- ASSIGNMENT -
Please copy every line from the following entries in which the word "nach" appears.

- EXERCISE MATERIAL -
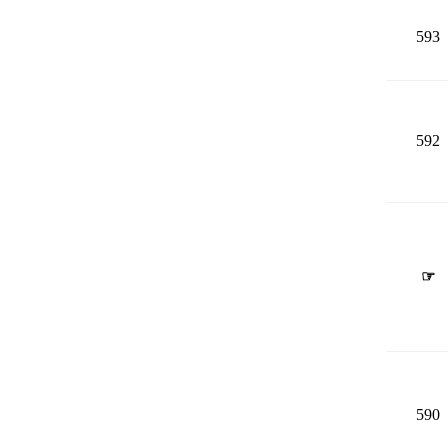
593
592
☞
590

--

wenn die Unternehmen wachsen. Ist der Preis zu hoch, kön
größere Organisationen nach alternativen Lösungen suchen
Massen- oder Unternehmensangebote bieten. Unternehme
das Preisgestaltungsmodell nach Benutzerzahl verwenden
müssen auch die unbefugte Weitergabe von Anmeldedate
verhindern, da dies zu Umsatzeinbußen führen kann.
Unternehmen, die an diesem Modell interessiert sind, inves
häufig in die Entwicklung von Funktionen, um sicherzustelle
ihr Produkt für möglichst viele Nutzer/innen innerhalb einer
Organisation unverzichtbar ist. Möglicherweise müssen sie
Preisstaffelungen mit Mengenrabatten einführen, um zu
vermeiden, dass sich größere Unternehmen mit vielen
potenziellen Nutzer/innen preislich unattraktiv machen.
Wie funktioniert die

- ANSWER FOR THE TASK -
größere Organisationen nach alternativen Lösungen suchen
das Preisgestaltungsmodell nach Benutzerzahl verwenden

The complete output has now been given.